China may well still be headed for a soft landing but a "structural slowdown" in GDP growth has even previously optimistic economists uneasy.
"We're optimistic about growth in the region," said T.J. Bond, Emerging Asia economist with Bank of America-Merrill Lynch, in a briefing on the sidelines of the firm's New China conference in Beijing on Wednesday. "[But]I'm more worried about my outlook on China growth than I have been in several years."
Among the troubling indicators in China are high-profile debt crises in the cities of Wenzhou and Ordos, the former a traditional entrepreneurial centre, the latter a town rich on natural resources which built an entire adjoining city of luxury apartments and shops that remains largely uninhabited. Tightened bank lending in both cities has driven loan seekers to private lenders, whose unpayable rates have bankrupted dozens of businesses and driven many entrepreneurs either underground or abroad.

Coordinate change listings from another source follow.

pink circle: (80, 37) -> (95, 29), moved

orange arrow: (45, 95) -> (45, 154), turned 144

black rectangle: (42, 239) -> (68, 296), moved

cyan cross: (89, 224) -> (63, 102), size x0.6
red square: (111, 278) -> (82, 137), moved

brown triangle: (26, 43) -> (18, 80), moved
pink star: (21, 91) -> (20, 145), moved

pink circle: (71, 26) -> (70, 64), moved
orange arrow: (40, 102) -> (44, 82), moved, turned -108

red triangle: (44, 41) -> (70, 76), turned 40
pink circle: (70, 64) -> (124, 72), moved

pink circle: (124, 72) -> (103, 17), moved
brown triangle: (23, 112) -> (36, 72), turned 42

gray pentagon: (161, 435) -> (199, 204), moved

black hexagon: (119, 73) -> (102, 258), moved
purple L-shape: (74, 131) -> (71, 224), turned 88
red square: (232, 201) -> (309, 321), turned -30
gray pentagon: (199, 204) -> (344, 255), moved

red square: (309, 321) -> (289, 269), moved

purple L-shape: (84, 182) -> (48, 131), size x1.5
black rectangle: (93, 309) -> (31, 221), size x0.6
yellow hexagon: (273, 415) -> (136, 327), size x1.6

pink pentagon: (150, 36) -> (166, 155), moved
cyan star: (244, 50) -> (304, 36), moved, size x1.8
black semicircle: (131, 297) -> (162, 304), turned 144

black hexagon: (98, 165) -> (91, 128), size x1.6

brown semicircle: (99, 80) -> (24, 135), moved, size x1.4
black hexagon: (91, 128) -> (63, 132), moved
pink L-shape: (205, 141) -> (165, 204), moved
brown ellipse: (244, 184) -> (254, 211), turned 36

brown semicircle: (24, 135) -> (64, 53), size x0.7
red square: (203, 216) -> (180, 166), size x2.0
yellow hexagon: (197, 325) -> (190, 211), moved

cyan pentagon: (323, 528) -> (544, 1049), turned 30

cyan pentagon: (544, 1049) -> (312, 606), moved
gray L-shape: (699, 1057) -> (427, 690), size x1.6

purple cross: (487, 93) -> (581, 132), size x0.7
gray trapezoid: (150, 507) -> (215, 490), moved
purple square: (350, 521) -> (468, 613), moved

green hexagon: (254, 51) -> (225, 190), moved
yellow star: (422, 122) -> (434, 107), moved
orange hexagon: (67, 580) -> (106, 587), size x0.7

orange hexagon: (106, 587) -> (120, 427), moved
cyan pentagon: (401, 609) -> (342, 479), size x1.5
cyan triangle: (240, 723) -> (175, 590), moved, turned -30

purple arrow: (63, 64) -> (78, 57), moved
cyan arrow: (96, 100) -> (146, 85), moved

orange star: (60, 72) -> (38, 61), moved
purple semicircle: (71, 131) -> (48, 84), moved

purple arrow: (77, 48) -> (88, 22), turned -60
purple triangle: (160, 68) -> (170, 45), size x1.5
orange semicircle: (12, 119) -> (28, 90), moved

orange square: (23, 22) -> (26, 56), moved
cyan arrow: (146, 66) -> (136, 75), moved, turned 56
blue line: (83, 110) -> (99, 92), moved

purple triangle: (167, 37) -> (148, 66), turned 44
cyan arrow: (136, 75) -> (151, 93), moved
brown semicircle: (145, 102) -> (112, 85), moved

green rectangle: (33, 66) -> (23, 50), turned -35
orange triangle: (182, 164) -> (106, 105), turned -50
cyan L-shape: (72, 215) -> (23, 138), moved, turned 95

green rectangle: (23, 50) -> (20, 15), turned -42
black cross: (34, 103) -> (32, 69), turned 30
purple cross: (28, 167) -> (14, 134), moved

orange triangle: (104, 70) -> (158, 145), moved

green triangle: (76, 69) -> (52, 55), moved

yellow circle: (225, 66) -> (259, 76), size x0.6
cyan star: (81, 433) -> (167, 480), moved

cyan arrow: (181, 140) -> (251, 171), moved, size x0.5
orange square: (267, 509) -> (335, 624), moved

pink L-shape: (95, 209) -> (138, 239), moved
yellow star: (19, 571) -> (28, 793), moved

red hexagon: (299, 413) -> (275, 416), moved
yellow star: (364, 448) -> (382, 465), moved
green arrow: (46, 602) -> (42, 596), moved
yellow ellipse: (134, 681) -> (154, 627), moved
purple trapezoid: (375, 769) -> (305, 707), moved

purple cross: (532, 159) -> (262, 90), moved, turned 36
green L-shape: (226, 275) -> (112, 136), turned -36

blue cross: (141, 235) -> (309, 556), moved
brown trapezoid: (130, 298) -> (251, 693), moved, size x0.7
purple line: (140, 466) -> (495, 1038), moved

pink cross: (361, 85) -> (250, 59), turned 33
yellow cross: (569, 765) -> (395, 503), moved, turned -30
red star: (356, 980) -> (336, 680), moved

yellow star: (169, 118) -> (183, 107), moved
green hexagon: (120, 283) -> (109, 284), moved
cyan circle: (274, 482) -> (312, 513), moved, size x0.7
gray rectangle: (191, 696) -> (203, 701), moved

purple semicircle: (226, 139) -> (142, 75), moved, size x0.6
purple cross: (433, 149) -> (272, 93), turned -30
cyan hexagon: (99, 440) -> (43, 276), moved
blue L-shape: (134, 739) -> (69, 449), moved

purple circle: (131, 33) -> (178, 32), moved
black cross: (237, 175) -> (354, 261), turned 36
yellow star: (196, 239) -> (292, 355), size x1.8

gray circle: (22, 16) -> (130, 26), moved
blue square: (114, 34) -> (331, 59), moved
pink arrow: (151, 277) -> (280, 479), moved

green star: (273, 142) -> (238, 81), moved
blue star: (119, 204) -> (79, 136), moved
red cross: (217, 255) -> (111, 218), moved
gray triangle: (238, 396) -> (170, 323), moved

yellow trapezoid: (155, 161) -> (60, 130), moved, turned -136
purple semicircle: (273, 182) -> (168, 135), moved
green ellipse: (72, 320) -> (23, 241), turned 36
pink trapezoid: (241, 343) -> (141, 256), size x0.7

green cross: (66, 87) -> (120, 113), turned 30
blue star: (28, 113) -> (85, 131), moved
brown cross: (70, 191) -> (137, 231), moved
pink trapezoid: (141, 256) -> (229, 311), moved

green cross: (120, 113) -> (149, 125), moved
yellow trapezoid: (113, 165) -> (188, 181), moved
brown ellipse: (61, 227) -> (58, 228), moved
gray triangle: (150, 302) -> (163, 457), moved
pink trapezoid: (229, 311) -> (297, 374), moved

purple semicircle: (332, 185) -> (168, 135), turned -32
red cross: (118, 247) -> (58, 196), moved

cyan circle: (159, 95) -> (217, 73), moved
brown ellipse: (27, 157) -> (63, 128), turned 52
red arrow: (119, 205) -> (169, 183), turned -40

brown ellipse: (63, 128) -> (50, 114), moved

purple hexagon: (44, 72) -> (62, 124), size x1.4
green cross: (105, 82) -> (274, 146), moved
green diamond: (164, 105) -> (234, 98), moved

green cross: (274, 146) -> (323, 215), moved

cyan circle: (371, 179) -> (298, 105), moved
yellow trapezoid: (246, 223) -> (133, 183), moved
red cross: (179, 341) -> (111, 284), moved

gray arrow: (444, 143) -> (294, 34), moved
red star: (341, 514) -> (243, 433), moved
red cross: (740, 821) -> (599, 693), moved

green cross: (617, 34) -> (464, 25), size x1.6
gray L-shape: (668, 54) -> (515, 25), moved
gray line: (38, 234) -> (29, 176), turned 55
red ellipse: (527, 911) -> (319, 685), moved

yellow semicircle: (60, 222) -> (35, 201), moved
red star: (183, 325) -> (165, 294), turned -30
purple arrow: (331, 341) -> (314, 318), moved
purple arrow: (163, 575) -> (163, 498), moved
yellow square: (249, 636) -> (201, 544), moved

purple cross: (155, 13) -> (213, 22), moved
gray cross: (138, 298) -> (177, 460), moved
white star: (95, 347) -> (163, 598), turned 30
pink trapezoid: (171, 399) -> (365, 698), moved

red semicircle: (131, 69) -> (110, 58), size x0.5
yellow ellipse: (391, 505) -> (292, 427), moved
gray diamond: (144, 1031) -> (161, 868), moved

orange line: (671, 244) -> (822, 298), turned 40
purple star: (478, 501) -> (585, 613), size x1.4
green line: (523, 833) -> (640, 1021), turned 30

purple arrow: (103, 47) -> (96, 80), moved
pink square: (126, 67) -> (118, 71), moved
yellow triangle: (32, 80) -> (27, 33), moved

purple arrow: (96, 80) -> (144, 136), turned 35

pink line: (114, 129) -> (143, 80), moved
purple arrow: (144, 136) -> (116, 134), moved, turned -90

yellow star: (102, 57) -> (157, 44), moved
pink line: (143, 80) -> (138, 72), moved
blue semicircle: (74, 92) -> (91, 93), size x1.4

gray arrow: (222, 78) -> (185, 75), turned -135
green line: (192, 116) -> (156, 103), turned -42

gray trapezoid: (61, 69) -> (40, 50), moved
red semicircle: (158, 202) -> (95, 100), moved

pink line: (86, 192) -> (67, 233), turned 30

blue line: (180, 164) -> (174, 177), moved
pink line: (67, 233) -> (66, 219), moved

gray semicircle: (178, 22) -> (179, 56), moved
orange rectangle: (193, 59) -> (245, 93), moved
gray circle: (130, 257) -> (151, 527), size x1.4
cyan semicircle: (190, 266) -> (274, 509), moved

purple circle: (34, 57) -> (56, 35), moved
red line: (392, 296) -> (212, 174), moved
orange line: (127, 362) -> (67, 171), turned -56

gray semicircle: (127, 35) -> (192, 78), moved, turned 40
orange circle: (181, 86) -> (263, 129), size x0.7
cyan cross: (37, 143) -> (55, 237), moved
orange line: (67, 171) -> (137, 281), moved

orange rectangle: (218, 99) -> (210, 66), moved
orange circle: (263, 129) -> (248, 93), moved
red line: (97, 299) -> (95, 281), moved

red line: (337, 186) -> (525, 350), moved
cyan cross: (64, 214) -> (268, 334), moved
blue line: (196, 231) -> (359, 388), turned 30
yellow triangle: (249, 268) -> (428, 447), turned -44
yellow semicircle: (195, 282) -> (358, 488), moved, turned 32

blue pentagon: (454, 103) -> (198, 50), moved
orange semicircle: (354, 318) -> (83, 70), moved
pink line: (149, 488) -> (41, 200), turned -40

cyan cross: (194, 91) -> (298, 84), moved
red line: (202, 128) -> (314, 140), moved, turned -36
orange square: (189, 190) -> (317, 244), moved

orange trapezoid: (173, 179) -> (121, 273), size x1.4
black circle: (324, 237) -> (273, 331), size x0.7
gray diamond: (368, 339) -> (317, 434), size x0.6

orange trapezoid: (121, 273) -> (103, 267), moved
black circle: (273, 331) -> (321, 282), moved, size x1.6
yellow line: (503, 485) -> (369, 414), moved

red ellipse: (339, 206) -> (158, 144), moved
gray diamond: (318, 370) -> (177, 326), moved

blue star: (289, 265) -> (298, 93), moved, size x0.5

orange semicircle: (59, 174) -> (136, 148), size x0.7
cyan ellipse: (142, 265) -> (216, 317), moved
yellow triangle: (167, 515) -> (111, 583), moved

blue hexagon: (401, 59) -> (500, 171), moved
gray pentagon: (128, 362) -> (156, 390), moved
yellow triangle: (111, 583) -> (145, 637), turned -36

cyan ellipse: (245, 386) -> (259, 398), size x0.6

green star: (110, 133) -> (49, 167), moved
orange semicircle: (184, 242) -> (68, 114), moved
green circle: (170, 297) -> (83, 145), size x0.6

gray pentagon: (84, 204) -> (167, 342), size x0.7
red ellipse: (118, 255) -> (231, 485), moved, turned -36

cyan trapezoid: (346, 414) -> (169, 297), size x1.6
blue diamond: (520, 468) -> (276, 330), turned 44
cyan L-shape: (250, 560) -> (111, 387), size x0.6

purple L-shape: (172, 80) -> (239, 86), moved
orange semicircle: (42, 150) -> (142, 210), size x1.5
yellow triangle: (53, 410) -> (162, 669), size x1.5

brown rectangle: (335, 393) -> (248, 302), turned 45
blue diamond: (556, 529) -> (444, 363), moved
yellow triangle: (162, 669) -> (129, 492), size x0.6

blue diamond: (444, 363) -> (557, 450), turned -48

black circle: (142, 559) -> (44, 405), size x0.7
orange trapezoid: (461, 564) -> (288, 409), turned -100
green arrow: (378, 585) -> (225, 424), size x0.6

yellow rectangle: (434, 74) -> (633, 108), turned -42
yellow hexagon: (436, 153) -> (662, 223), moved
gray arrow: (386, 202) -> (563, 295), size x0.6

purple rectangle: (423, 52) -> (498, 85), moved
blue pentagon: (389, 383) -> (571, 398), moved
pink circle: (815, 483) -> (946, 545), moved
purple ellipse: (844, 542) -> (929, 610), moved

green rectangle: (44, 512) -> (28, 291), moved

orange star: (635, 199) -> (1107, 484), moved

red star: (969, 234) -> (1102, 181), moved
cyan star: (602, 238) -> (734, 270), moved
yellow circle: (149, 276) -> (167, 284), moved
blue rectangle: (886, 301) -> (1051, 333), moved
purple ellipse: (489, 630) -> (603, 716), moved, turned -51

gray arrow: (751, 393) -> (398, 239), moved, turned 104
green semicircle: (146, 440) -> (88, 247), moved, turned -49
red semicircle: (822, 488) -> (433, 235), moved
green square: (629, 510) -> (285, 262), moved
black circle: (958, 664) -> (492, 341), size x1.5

The firm's analysts maintain these are relatively isolated cases and China is not on the verge of its own subprime crisis. But tightened bank lending and its impact on the economy is one factor in their lowered predictions for Chinese GDP growth, now sitting at 9.2 per cent for 2011 and 8.6 per cent next year, the lowest such numbers in a decade.
Also pushing those numbers down is the expected impact of Europe's debt crisis on sales of Chinese exports; Asian export growth overall is expected to drop by half to just over 10 per cent next year.
"We don't think there's going to be a hard landing but clearly China's economy will be growing at a slower rate than at any time in the last decade," Mr. Bond said.